Especially helpful to Mr. Obama was evidence last month that, thanks to an acceleration of job growth, the lower jobless rate held up despite a surge of nearly a half-million new job seekers into the market looking for work.
“More jobs are popping up here, there and almost everywhere,” said Sung Won Sohn, an economics professor at California State University Channel Islands. “President Obama, facing a tough election this year, is smiling.”
Behind the fall in unemployment was a significant pickup in job growth in the past three months to nearly a quarter-million new jobs a month. That exceeds the average growth rate during the 2000s expansion and is strong enough to keep drawing down the unemployment rate if such growth continues this year. Some economists are predicting unemployment will fall to 8 percent or below before the election.
“To be sure, it is not a home run,” Mr. Sohn said of the monthly job totals, but rather the economy is hitting “solid singles” that are adding up in a significant way. “Employment gains are feeding upon itself, pointing to a durable recovery,” he said.
Marcus Bullus, trading director at MB Capital, said the robust job performance is an elixir for the financial markets.
“With such strong data, the bulls will feel vindicated, the president relieved,” he said.
Mr.

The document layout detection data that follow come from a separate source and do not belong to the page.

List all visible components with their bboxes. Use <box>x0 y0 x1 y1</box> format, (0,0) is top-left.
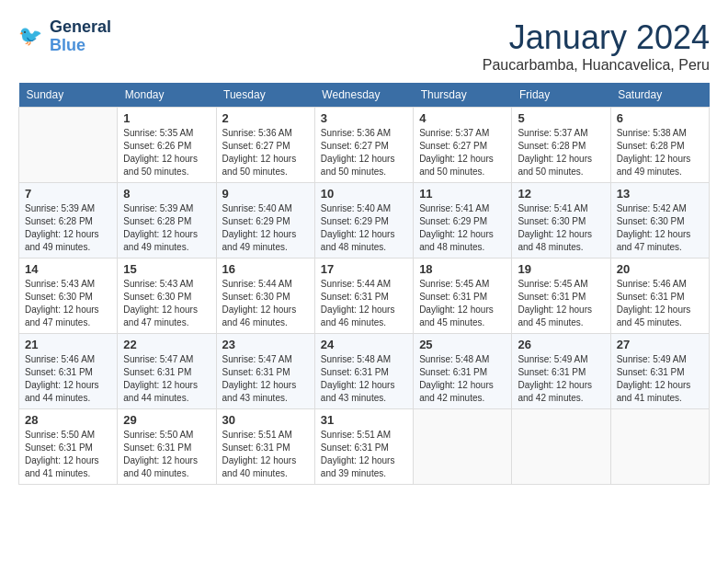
calendar-cell: 28Sunrise: 5:50 AMSunset: 6:31 PMDayligh… <box>19 409 118 485</box>
calendar-cell: 19Sunrise: 5:45 AMSunset: 6:31 PMDayligh… <box>512 259 610 334</box>
calendar-week-row: 7Sunrise: 5:39 AMSunset: 6:28 PMDaylight… <box>19 183 710 259</box>
day-number: 31 <box>321 413 407 427</box>
calendar-cell: 30Sunrise: 5:51 AMSunset: 6:31 PMDayligh… <box>216 409 314 485</box>
weekday-header-sunday: Sunday <box>19 83 118 108</box>
day-number: 22 <box>123 338 210 351</box>
day-number: 17 <box>321 262 407 276</box>
calendar-week-row: 21Sunrise: 5:46 AMSunset: 6:31 PMDayligh… <box>19 334 710 409</box>
month-title: January 2024 <box>483 18 710 57</box>
day-info: Sunrise: 5:45 AMSunset: 6:31 PMDaylight:… <box>518 278 604 329</box>
calendar-cell: 24Sunrise: 5:48 AMSunset: 6:31 PMDayligh… <box>314 334 413 409</box>
calendar-cell: 4Sunrise: 5:37 AMSunset: 6:27 PMDaylight… <box>414 108 512 183</box>
calendar-cell: 31Sunrise: 5:51 AMSunset: 6:31 PMDayligh… <box>314 409 413 485</box>
calendar-cell: 16Sunrise: 5:44 AMSunset: 6:30 PMDayligh… <box>216 259 314 334</box>
day-info: Sunrise: 5:36 AMSunset: 6:27 PMDaylight:… <box>222 127 309 178</box>
calendar-cell <box>512 409 610 485</box>
day-info: Sunrise: 5:48 AMSunset: 6:31 PMDaylight:… <box>321 353 407 405</box>
calendar-week-row: 14Sunrise: 5:43 AMSunset: 6:30 PMDayligh… <box>19 259 710 334</box>
weekday-header-tuesday: Tuesday <box>216 83 314 108</box>
day-number: 19 <box>518 262 604 276</box>
day-info: Sunrise: 5:48 AMSunset: 6:31 PMDaylight:… <box>419 353 506 405</box>
day-number: 30 <box>222 413 309 427</box>
day-number: 6 <box>617 111 703 125</box>
day-info: Sunrise: 5:36 AMSunset: 6:27 PMDaylight:… <box>321 127 407 178</box>
calendar-cell: 3Sunrise: 5:36 AMSunset: 6:27 PMDaylight… <box>314 108 413 183</box>
day-number: 18 <box>419 262 506 276</box>
weekday-header-wednesday: Wednesday <box>314 83 413 108</box>
calendar-cell: 17Sunrise: 5:44 AMSunset: 6:31 PMDayligh… <box>314 259 413 334</box>
day-info: Sunrise: 5:51 AMSunset: 6:31 PMDaylight:… <box>222 429 309 480</box>
logo-icon: 🐦 <box>18 23 46 51</box>
day-info: Sunrise: 5:44 AMSunset: 6:31 PMDaylight:… <box>321 278 407 329</box>
day-number: 7 <box>25 187 111 201</box>
day-info: Sunrise: 5:35 AMSunset: 6:26 PMDaylight:… <box>123 127 210 178</box>
title-section: January 2024 Paucarbamba, Huancavelica, … <box>483 18 710 74</box>
calendar-week-row: 28Sunrise: 5:50 AMSunset: 6:31 PMDayligh… <box>19 409 710 485</box>
day-info: Sunrise: 5:46 AMSunset: 6:31 PMDaylight:… <box>617 278 703 329</box>
day-number: 21 <box>25 338 111 351</box>
day-number: 15 <box>123 262 210 276</box>
day-number: 27 <box>617 338 703 351</box>
logo: 🐦 General Blue <box>18 18 111 55</box>
weekday-header-saturday: Saturday <box>610 83 709 108</box>
day-info: Sunrise: 5:43 AMSunset: 6:30 PMDaylight:… <box>123 278 210 329</box>
calendar-cell: 13Sunrise: 5:42 AMSunset: 6:30 PMDayligh… <box>610 183 709 259</box>
calendar-cell <box>414 409 512 485</box>
calendar-cell: 26Sunrise: 5:49 AMSunset: 6:31 PMDayligh… <box>512 334 610 409</box>
day-info: Sunrise: 5:39 AMSunset: 6:28 PMDaylight:… <box>25 202 111 254</box>
day-info: Sunrise: 5:45 AMSunset: 6:31 PMDaylight:… <box>419 278 506 329</box>
day-info: Sunrise: 5:38 AMSunset: 6:28 PMDaylight:… <box>617 127 703 178</box>
day-info: Sunrise: 5:37 AMSunset: 6:27 PMDaylight:… <box>419 127 506 178</box>
day-number: 25 <box>419 338 506 351</box>
day-number: 4 <box>419 111 506 125</box>
logo-text: General Blue <box>50 18 111 55</box>
calendar-cell: 22Sunrise: 5:47 AMSunset: 6:31 PMDayligh… <box>118 334 216 409</box>
calendar-cell <box>19 108 118 183</box>
day-number: 26 <box>518 338 604 351</box>
day-info: Sunrise: 5:50 AMSunset: 6:31 PMDaylight:… <box>25 429 111 480</box>
weekday-header-row: SundayMondayTuesdayWednesdayThursdayFrid… <box>19 83 710 108</box>
calendar-cell: 8Sunrise: 5:39 AMSunset: 6:28 PMDaylight… <box>118 183 216 259</box>
calendar-cell: 27Sunrise: 5:49 AMSunset: 6:31 PMDayligh… <box>610 334 709 409</box>
day-number: 20 <box>617 262 703 276</box>
calendar-cell: 21Sunrise: 5:46 AMSunset: 6:31 PMDayligh… <box>19 334 118 409</box>
location-title: Paucarbamba, Huancavelica, Peru <box>483 57 710 74</box>
day-info: Sunrise: 5:41 AMSunset: 6:30 PMDaylight:… <box>518 202 604 254</box>
day-info: Sunrise: 5:49 AMSunset: 6:31 PMDaylight:… <box>617 353 703 405</box>
calendar-cell: 9Sunrise: 5:40 AMSunset: 6:29 PMDaylight… <box>216 183 314 259</box>
day-number: 1 <box>123 111 210 125</box>
day-info: Sunrise: 5:41 AMSunset: 6:29 PMDaylight:… <box>419 202 506 254</box>
day-number: 16 <box>222 262 309 276</box>
day-info: Sunrise: 5:49 AMSunset: 6:31 PMDaylight:… <box>518 353 604 405</box>
calendar-cell: 5Sunrise: 5:37 AMSunset: 6:28 PMDaylight… <box>512 108 610 183</box>
calendar-cell <box>610 409 709 485</box>
day-number: 10 <box>321 187 407 201</box>
calendar-cell: 2Sunrise: 5:36 AMSunset: 6:27 PMDaylight… <box>216 108 314 183</box>
day-info: Sunrise: 5:43 AMSunset: 6:30 PMDaylight:… <box>25 278 111 329</box>
day-info: Sunrise: 5:40 AMSunset: 6:29 PMDaylight:… <box>222 202 309 254</box>
calendar-cell: 29Sunrise: 5:50 AMSunset: 6:31 PMDayligh… <box>118 409 216 485</box>
day-info: Sunrise: 5:44 AMSunset: 6:30 PMDaylight:… <box>222 278 309 329</box>
svg-text:🐦: 🐦 <box>18 24 43 48</box>
day-number: 11 <box>419 187 506 201</box>
calendar-cell: 15Sunrise: 5:43 AMSunset: 6:30 PMDayligh… <box>118 259 216 334</box>
day-info: Sunrise: 5:40 AMSunset: 6:29 PMDaylight:… <box>321 202 407 254</box>
day-number: 28 <box>25 413 111 427</box>
day-number: 2 <box>222 111 309 125</box>
day-number: 29 <box>123 413 210 427</box>
weekday-header-monday: Monday <box>118 83 216 108</box>
day-info: Sunrise: 5:50 AMSunset: 6:31 PMDaylight:… <box>123 429 210 480</box>
day-number: 9 <box>222 187 309 201</box>
calendar-cell: 20Sunrise: 5:46 AMSunset: 6:31 PMDayligh… <box>610 259 709 334</box>
calendar-cell: 1Sunrise: 5:35 AMSunset: 6:26 PMDaylight… <box>118 108 216 183</box>
weekday-header-thursday: Thursday <box>414 83 512 108</box>
calendar-cell: 7Sunrise: 5:39 AMSunset: 6:28 PMDaylight… <box>19 183 118 259</box>
day-number: 12 <box>518 187 604 201</box>
calendar-table: SundayMondayTuesdayWednesdayThursdayFrid… <box>18 83 710 485</box>
calendar-cell: 12Sunrise: 5:41 AMSunset: 6:30 PMDayligh… <box>512 183 610 259</box>
page-header: 🐦 General Blue January 2024 Paucarbamba,… <box>18 18 710 74</box>
calendar-cell: 6Sunrise: 5:38 AMSunset: 6:28 PMDaylight… <box>610 108 709 183</box>
day-info: Sunrise: 5:47 AMSunset: 6:31 PMDaylight:… <box>222 353 309 405</box>
day-number: 5 <box>518 111 604 125</box>
calendar-cell: 25Sunrise: 5:48 AMSunset: 6:31 PMDayligh… <box>414 334 512 409</box>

Obama expressed satisfaction with the economic progress Friday as he visited a Rolls-Royce plant in Virginia that makes jet-engine parts.
“Day by day, we are restoring the economy from crisis,” he said, contrasting the recent job performance with the hemorrhaging of 600,000 jobs a month in the weeks before he took office in 2009.
Republicans counter that the unemployment rate remains too high and the rate of underemployment — including discouraged workers and those working part time who want full-time jobs — remains near 15 percent.
Moreover, if those idled workers continue to venture back into the job market in hopes of finding work, as some did last month, it will require thousands more jobs to keep the unemployment rate from rising again, said Douglas Holtz-Eagan, a Republican economic adviser and former Congressional Budget Office director.
“The focus has shifted to whether the unemployment rate will drop under 8 percent by Election Day,” he said. “It is not going to happen” if nearly 4 million underemployed workers start looking for jobs again, he said.
But even Mr. Holtz-Eagan conceded that at the current rate of job growth, achieving 8 percent “does not appear to be much of a stretch.” He suggested that the surprisingly strong growth in jobs this winter was artificially boosted by unusually mild weather, and some of the gains will be retraced in coming months.